Don’t be afraid of the shadows
I have been lost in it for so long
After awhile they’re comforting
After all the feeling is gone
Give to me your hand and lead me to the light
Take me from the darkness
Help me regain my sight

I know it’s a lot to ask
and I have not much to give
All I have is love
and the rest of this life to live

Chorus: So save me from myself…
And I will give you all of me
Give me a little of yourself
and I will love you endlessly

Case of my missing jacket(s)!

February 10, 2009 Alice 17 comments

I have really bad luck with jackets. Not as in I can never find one I like, or that they don’t fit or anything but in that I lose them. All the freaking time!!! Sigh!

I can think of several stories off the top of my head.

A few years ago I had this wicked mid-length jean jacket (you know the ones with the faux-fur trim – so in at the time). I loved that jacket. It was dressy enough to go with, well, dresses and casual enough to go with jeans. Anyway, New Years Eve we’re all on a pub crawl in Mumbai, boozing it up, flirting with random strangers and dancing on the tables (literally!). The party-bus driver told me my jacket would be safe resting on the bus and I drunkenly believed him. As I stumbled my way into bar three of the evening, I carelessly tossed that jacket on a seat. It would be the last time I saw it.

For a long time I refused to buy a winter coat. Maybe this is because I don’t believe in winter and if you don’t believe in something it probably doesn’t exist. Am I right? Apparently not!

Winter still comes, that bastard. So I bought a dark brown, down filled winter coat. It had a hood and was like being wrapped in a fire. Only without the unpleasant burning sensation and 2nd degree burns.

One Sunday I was pretending to play football with a huge group of people before going to a pub to watch the game.

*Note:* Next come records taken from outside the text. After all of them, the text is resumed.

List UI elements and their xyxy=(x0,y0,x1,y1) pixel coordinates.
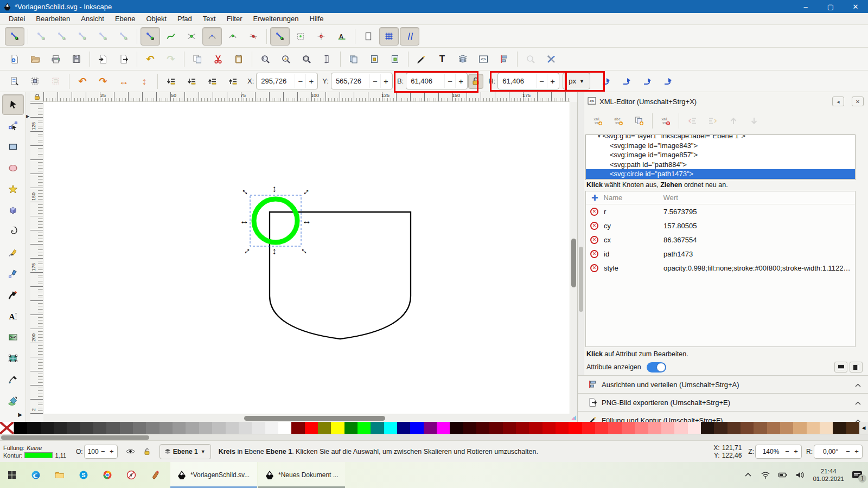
width-decrement-button[interactable]: − xyxy=(444,74,455,88)
add-attribute-button[interactable]: ✚ xyxy=(591,193,598,203)
canvas[interactable]: ↔ ↔ ↔ ↔ ↔ ↔ ↔ ↔ xyxy=(43,102,570,414)
snap-smooth-node-button[interactable] xyxy=(223,27,242,46)
clone-unlink-button[interactable] xyxy=(385,50,405,68)
dropper-tool-button[interactable] xyxy=(2,369,24,390)
skype-launcher[interactable]: S xyxy=(72,462,95,488)
panel-scrollbar[interactable] xyxy=(578,92,584,422)
palette-swatch[interactable] xyxy=(265,422,278,434)
palette-swatch[interactable] xyxy=(542,422,556,434)
palette-swatch[interactable] xyxy=(331,422,344,434)
palette-swatch[interactable] xyxy=(701,422,714,434)
palette-swatch[interactable] xyxy=(291,422,304,434)
gutter-arrow-icon[interactable]: ▶ xyxy=(26,114,29,119)
minimize-button[interactable]: – xyxy=(793,0,818,13)
menu-objekt[interactable]: Objekt xyxy=(141,14,172,24)
palette-swatch[interactable] xyxy=(595,422,608,434)
opacity-increment-button[interactable]: + xyxy=(107,447,116,455)
lower-to-bottom-button[interactable] xyxy=(161,72,181,91)
pen-tool-button[interactable] xyxy=(2,264,24,284)
scale-pattern-toggle-button[interactable] xyxy=(658,72,678,91)
palette-swatch[interactable] xyxy=(569,422,582,434)
zoom-custom-button[interactable] xyxy=(317,50,337,68)
menu-text[interactable]: Text xyxy=(197,14,221,24)
snap-guide-button[interactable] xyxy=(400,27,419,46)
menu-datei[interactable]: Datei xyxy=(3,14,30,24)
palette-swatch[interactable] xyxy=(622,422,635,434)
preferences-button[interactable] xyxy=(541,50,561,68)
undo-button[interactable]: ↶ xyxy=(141,50,160,68)
delete-attribute-icon[interactable]: ✕ xyxy=(590,236,598,244)
snap-cusp-node-button[interactable] xyxy=(202,27,222,46)
palette-swatch[interactable] xyxy=(67,422,80,434)
zoom-drawing-button[interactable] xyxy=(276,50,296,68)
palette-swatch[interactable] xyxy=(846,422,859,434)
snap-page-border-button[interactable] xyxy=(359,27,378,46)
palette-swatch[interactable] xyxy=(608,422,621,434)
scale-handle-bottom[interactable]: ↔ xyxy=(271,247,280,256)
menu-bearbeiten[interactable]: Bearbeiten xyxy=(30,14,75,24)
palette-swatch[interactable] xyxy=(582,422,595,434)
duplicate-button[interactable] xyxy=(344,50,363,68)
copy-button[interactable] xyxy=(188,50,207,68)
delete-attribute-icon[interactable]: ✕ xyxy=(590,222,598,230)
gradient-tool-button[interactable] xyxy=(2,327,24,348)
ellipse-tool-button[interactable] xyxy=(2,158,24,178)
palette-swatch[interactable] xyxy=(384,422,397,434)
horizontal-ruler[interactable]: 255075100125150175 xyxy=(43,92,570,102)
toolbox-more-arrow[interactable]: ▶ xyxy=(18,412,25,418)
cut-button[interactable] xyxy=(208,50,228,68)
xml-editor-dialog-button[interactable]: <> xyxy=(474,50,493,68)
palette-swatch[interactable] xyxy=(648,422,661,434)
palette-swatch[interactable] xyxy=(741,422,754,434)
palette-swatch[interactable] xyxy=(556,422,569,434)
raise-to-top-button[interactable] xyxy=(223,72,242,91)
rotation-increment-button[interactable]: + xyxy=(852,447,861,455)
menu-erweiterungen[interactable]: Erweiterungen xyxy=(248,14,304,24)
layout-vertical-button[interactable] xyxy=(850,362,863,373)
zoom-selection-button[interactable] xyxy=(256,50,275,68)
height-decrement-button[interactable]: − xyxy=(536,74,547,88)
palette-swatch[interactable] xyxy=(371,422,384,434)
palette-swatch[interactable] xyxy=(252,422,265,434)
menu-ansicht[interactable]: Ansicht xyxy=(75,14,110,24)
attribute-row[interactable]: ✕idpath1473 xyxy=(586,247,855,261)
wifi-icon[interactable] xyxy=(761,470,770,480)
align-dialog-button[interactable] xyxy=(494,50,514,68)
scale-corners-toggle-button[interactable] xyxy=(617,72,636,91)
palette-swatch[interactable] xyxy=(212,422,225,434)
snap-text-baseline-button[interactable]: A xyxy=(332,27,352,46)
attribute-row[interactable]: ✕cx86.367554 xyxy=(586,233,855,247)
panel-collapse-button[interactable]: ◂ xyxy=(832,97,844,106)
attribute-row[interactable]: ✕r7.5673795 xyxy=(586,204,855,219)
node-tool-button[interactable] xyxy=(2,115,24,136)
attribute-row[interactable]: ✕styleopacity:0.998;fill:none;stroke:#00… xyxy=(586,261,855,275)
maximize-button[interactable]: ▢ xyxy=(818,0,843,13)
snap-object-center-button[interactable] xyxy=(291,27,310,46)
palette-swatch[interactable] xyxy=(688,422,701,434)
palette-swatch[interactable] xyxy=(450,422,463,434)
xml-tree-node[interactable]: <svg:image id="image857"> xyxy=(586,150,855,160)
palette-swatch[interactable] xyxy=(767,422,780,434)
stroke-color-swatch[interactable] xyxy=(24,452,53,458)
palette-swatch[interactable] xyxy=(226,422,239,434)
scale-stroke-toggle-button[interactable] xyxy=(596,72,616,91)
selector-tool-button[interactable] xyxy=(2,94,24,115)
save-button[interactable] xyxy=(67,50,86,68)
palette-swatch[interactable] xyxy=(54,422,67,434)
palette-swatch[interactable] xyxy=(489,422,502,434)
export-button[interactable] xyxy=(114,50,133,68)
menu-filter[interactable]: Filter xyxy=(221,14,248,24)
layers-dialog-button[interactable] xyxy=(453,50,473,68)
menu-pfad[interactable]: Pfad xyxy=(172,14,197,24)
palette-swatch[interactable] xyxy=(503,422,516,434)
flip-vertical-button[interactable]: ↕ xyxy=(135,72,154,91)
flip-horizontal-button[interactable]: ↔ xyxy=(114,72,133,91)
tree-expander-icon[interactable]: ▾ xyxy=(598,134,601,139)
width-field[interactable]: 61,406 − + xyxy=(406,73,468,89)
lower-button[interactable] xyxy=(182,72,201,91)
delete-attribute-icon[interactable]: ✕ xyxy=(590,250,598,258)
taskbar-clock[interactable]: 21:44 01.02.2021 xyxy=(813,467,844,483)
palette-swatch-none[interactable] xyxy=(0,422,14,434)
xml-new-text-node-button[interactable]: abc<> xyxy=(609,112,628,130)
paint-app-launcher[interactable] xyxy=(143,462,167,488)
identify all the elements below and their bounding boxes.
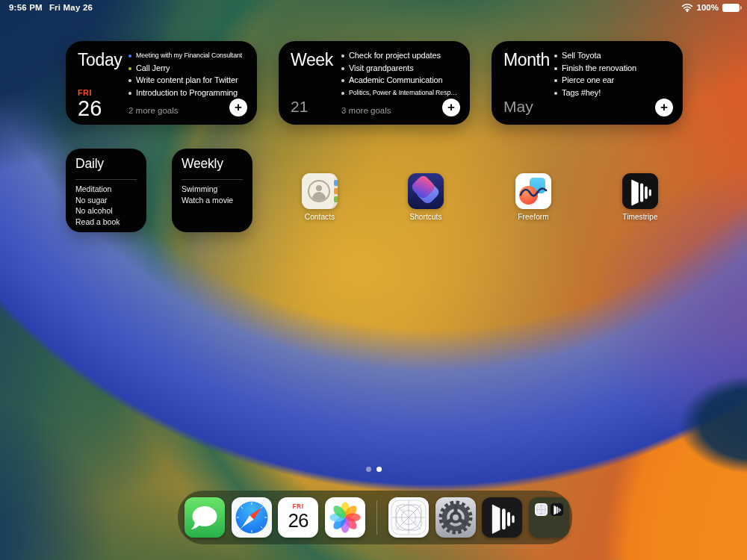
page-indicator	[0, 467, 747, 472]
goal-item: Politics, Power & International Resp…	[341, 88, 465, 99]
page-dot-2-active[interactable]	[376, 467, 382, 472]
compass-icon	[232, 497, 272, 538]
settings-app-icon[interactable]	[436, 497, 476, 538]
app-freeform[interactable]: Freeform	[505, 173, 562, 221]
calendar-day-number: 26	[278, 511, 318, 530]
goal-item: Academic Communication	[341, 75, 465, 86]
person-silhouette-icon	[308, 180, 330, 202]
habit-item: Swimming	[182, 184, 247, 195]
goal-bullet	[554, 67, 557, 70]
safari-app-icon[interactable]	[232, 497, 272, 538]
goal-text: Call Jerry	[136, 63, 170, 74]
photos-app-icon[interactable]	[325, 497, 365, 538]
contacts-icon	[302, 173, 338, 209]
goal-bullet	[128, 79, 131, 82]
battery-icon	[722, 4, 740, 12]
timestripe-icon	[622, 173, 658, 209]
dock: FRI 26	[178, 491, 572, 544]
app-timestripe[interactable]: Timestripe	[612, 173, 669, 221]
goal-bullet	[341, 92, 344, 95]
widget-weekly-habit-list: Swimming Watch a movie	[182, 184, 247, 205]
widget-week-title: Week	[291, 50, 333, 70]
app-label: Contacts	[291, 213, 348, 221]
blueprint-grid-icon	[388, 497, 429, 538]
widget-month-name: May	[503, 98, 533, 116]
widget-weekly[interactable]: Weekly Swimming Watch a movie	[172, 149, 252, 232]
goal-item: Introduction to Programming	[128, 88, 252, 99]
goal-text: Finish the renovation	[562, 63, 636, 74]
status-bar: 9:56 PM Fri May 26 100%	[0, 0, 747, 16]
widget-week[interactable]: Week Check for project updates Visit gra…	[279, 41, 470, 125]
gear-icon	[436, 497, 476, 538]
freeform-icon	[515, 173, 551, 209]
goal-text: Visit grandparents	[349, 63, 414, 74]
goal-item: Sell Toyota	[554, 51, 678, 61]
goal-text: Academic Communication	[349, 75, 443, 86]
goal-bullet	[341, 67, 344, 70]
habit-item: Read a book	[75, 217, 140, 228]
add-goal-button[interactable]: +	[655, 99, 673, 116]
page-dot-1[interactable]	[366, 467, 371, 472]
goal-text: Tags #hey!	[562, 88, 601, 99]
app-shortcuts[interactable]: Shortcuts	[397, 173, 454, 221]
goal-text: Write content plan for Twitter	[136, 75, 238, 86]
app-label: Shortcuts	[397, 213, 454, 221]
goal-item: Call Jerry	[128, 63, 252, 74]
widget-today[interactable]: Today Meeting with my Financial Consulta…	[66, 41, 257, 125]
widget-today-goal-list: Meeting with my Financial Consultant Cal…	[128, 51, 252, 100]
goal-item: Visit grandparents	[341, 63, 465, 74]
status-indicators: 100%	[681, 3, 740, 12]
divider	[75, 179, 137, 180]
contacts-card	[302, 173, 334, 209]
widget-today-date: FRI 26	[78, 89, 102, 119]
goal-text: Meeting with my Financial Consultant	[136, 51, 242, 61]
freeform-squiggle	[515, 173, 551, 209]
widget-today-more-goals: 2 more goals	[128, 106, 178, 115]
goal-text: Sell Toyota	[562, 51, 601, 61]
goal-bullet	[554, 92, 557, 95]
shortcuts-icon	[408, 173, 444, 209]
battery-percent-label: 100%	[697, 3, 719, 12]
timestripe-glyph	[622, 173, 658, 209]
goal-bullet	[128, 67, 131, 70]
app-contacts[interactable]: Contacts	[291, 173, 348, 221]
speech-bubble-icon	[185, 497, 225, 538]
status-time-date: 9:56 PM Fri May 26	[9, 3, 93, 12]
contacts-tab-orange	[334, 188, 338, 194]
dock-folder[interactable]	[529, 497, 569, 538]
widget-week-goal-list: Check for project updates Visit grandpar…	[341, 51, 465, 100]
goal-text: Pierce one ear	[562, 75, 614, 86]
goal-bullet	[554, 79, 557, 82]
habit-item: No sugar	[75, 195, 140, 206]
timestripe-dock-icon[interactable]	[482, 497, 522, 538]
habit-item: No alcohol	[75, 205, 140, 217]
contacts-tab-blue	[334, 180, 338, 186]
wifi-icon	[681, 3, 693, 12]
blueprint-grid-app-icon[interactable]	[388, 497, 429, 538]
add-goal-button[interactable]: +	[229, 99, 247, 116]
dock-divider	[376, 500, 378, 535]
app-label: Freeform	[505, 213, 562, 221]
widget-daily[interactable]: Daily Meditation No sugar No alcohol Rea…	[66, 149, 146, 232]
goal-item: Check for project updates	[341, 51, 465, 61]
widget-today-day-number: 26	[78, 98, 102, 119]
habit-item: Watch a movie	[182, 195, 247, 206]
widget-month-goal-list: Sell Toyota Finish the renovation Pierce…	[554, 51, 678, 100]
widget-today-title: Today	[78, 50, 122, 70]
goal-bullet	[341, 55, 344, 57]
goal-text: Politics, Power & International Resp…	[349, 88, 457, 99]
widget-month[interactable]: Month Sell Toyota Finish the renovation …	[492, 41, 683, 125]
status-time: 9:56 PM	[9, 3, 43, 12]
add-goal-button[interactable]: +	[442, 99, 460, 116]
goal-text: Introduction to Programming	[136, 88, 238, 99]
mini-blueprint-grid-icon	[535, 503, 548, 516]
contacts-tab-green	[334, 196, 338, 202]
ipad-home-screen: 9:56 PM Fri May 26 100% Today	[0, 0, 747, 560]
messages-app-icon[interactable]	[185, 497, 225, 538]
calendar-app-icon[interactable]: FRI 26	[278, 497, 318, 538]
widget-daily-title: Daily	[75, 156, 104, 172]
goal-item: Finish the renovation	[554, 63, 678, 74]
goal-item: Tags #hey!	[554, 88, 678, 99]
app-label: Timestripe	[612, 213, 669, 221]
widget-daily-habit-list: Meditation No sugar No alcohol Read a bo…	[75, 184, 140, 227]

Naturally after exercising like that you’re hot and have no need for down-filled jackets so I left it in my friend’s car. Well, I ended up leaving before him – without my jacket. He soon moved to Delhi and the brown coat has never been heard from or seen since.

I have a laundry-list of poor innocent coats left behind at bars: cute little black blazer (RIP), short gray 3-buttoned wool pea-coat, brown plaid jacket, long black wool coat, jean jackets (times two), and beige corduroy blazer (I miss you).

I thought everything had gotten better. I bought a few new trench coats (including an adorable red one), a couple of blazers, 2 leather jackets, a few fleeces, a nice snowboarder coat from my parents – things were looking up.

I had gone months without losing anything. I was being responsible!

Then my home flooded with unnecessary Mumbai rains. I packed away most of the jackets (as it was not the middle of winter, I had no need for a short sleeved cape-style jacket). The rest I took with me to my parent’s house where I ended up staying for 4 months while they gutted my home and help me rebuilt it. As I unpacked my boxes after moving back into my place I realized that a few important things were missing.

All of my jackets that I had stashed away for spring/summer/fall

Every Single One :mrgreen:

I think maybe the movers stole them for their wives. Then again, maybe jackets just don’t like me.